Hunger drove her into the kitchen. She filled the teakettle with water, opened a can of soup, and glanced over at the papers good old Vic had left. Selling the house was a wise decision, even if it had been in the family for nearly two hundred years. Keeping it was out of the question. Wasn’t it?

She ate the soup and placed the bowl in the sink, then stepped out onto the back porch. Her fingers wrapped around the porcelain teacup as she raised it to her lips. A chill autumn wind cut through her sweater, and she shivered. Long shadows stretched across the yard to the forest beyond.

She’d procrastinated long enough. Time to finishing the packing. Turning on her heel, she gasped when a flicker of movement caught her eye. She swung back around. Surely she’d seen…

A man in a blue tunic ran across the yard. His face wore a teasing grin as he looked down at the blonde girl with the pointed chin at his side. Hand in hand, they disappeared into the woods.

Amy backed through the kitchen door and slowly closed it. Her hand shook as she picked up her cell phone and pushed a button.
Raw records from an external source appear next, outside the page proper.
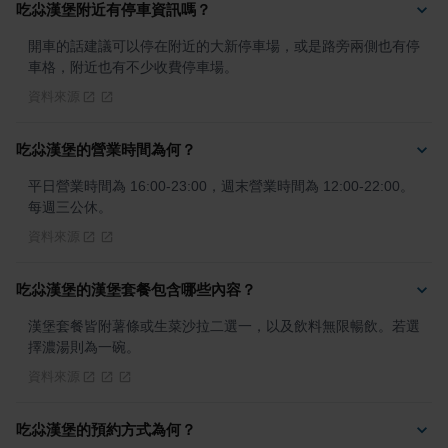
吃尛漢堡附近有停車資訊嗎？
開車的話建議可以停在附近的大新停車場，或是路旁兩側也有停
車格，附近也有不少收費停車場。
資料來源
吃尛漢堡的營業時間為何？
平日營業時間為 16:00-23:00，週末營業時間為 12:00-22:00。
每週三公休。
資料來源
吃尛漢堡的漢堡套餐包含哪些內容？
漢堡套餐皆附薯條或生菜沙拉二選一，以及飲料無限暢飲。若選
擇濃湯則為一碗。
資料來源
吃尛漢堡的預約方式為何？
Closing her eyes, she breathed deeply and waited for her dad to answer.

“Hi, honey, how’s the packing going?”

“Dad,” her voice quavered, and she made an effort to steady it. “I think we should keep Aunt Margaret’s house.”

He was silent for a long moment before a warm chuckle rolled into her ear. “I was wondering how long it would be before you made that decision. Can I ask what changed your mind?”

She glanced toward the empty hallway. “Let’s just say some keepsakes can’t be packed away in a box.”

For our November Give-a-way, I'm giving a PDF copy of my first book, Victim of Desire, to a random commenter. It isn't a ghost story, but it does have it's shivery moments! If you're new to our blog, please leave your email address with your comment so I can contact the winner. Good luck!

For blurbs and info on where to buy Victim of Desire and my other books, please check out my website at


Margaret Tanner said...

My Goodness Jannine, that was a fabulous story. I really enjoyed it and ghosts really aren't my thing usually.



Colleen Connally said...

When you sit down to write your next new book, I believe you should give paranormal a shot. Nothing like a good ghost story! Loved it!

Brenda Whiteside said...

Great post, Jannine.

Alison Henderson said...

Count me among the eager readers who couldn't wait for the rest of this story, and you didn't disappoint! Thanks, Jannine.

Caroline Clemmons said...

You're a fabulous storyteller, Janine. Keep them coming!

Barbara Edwards said...

Great finish. loved the story.

Alyson Reuben said...

Awesome, Jannine. I agree with the others — you're an amazing storyteller!

Jannine Gallant said...

Thanks all, for the kind words. I always wanted to write a ghost story... If I ever finish all my current projects, maybe I'll write a full length book!

Mary Ricksen said...

You are something else Jannine. A talent ready to burst into the NY publishing world. You continue to get better and better. Which is hard to believe, you're so darn good already. Good luck sweetie!

Nancy Jardine Author said...

I loved the story, Jannine. I've got one question though. Who fed the cat???

Calisa Rhose said...

Love the story, Jannine! I can't wait to read more of your writing. :)

Jannine Gallant said...

Wow, Mary, thanks! If only NY would take a look at all of us!

Nancy, LOL - I thought about the cat, honest! The neighbor or Aunt Margaret - you decide!

Mary Ricksen said...

That my friend, was awesome!

Margo Hoornstra said...


As usual, you didn't disappoint. And I agree with the NY publisher comments!

Great, great ending. Thank you.

Jannine Gallant said...

And the winner is... Alyson Reuben! Congratulations, Alyson. I hope you enjoy Victim of Desire!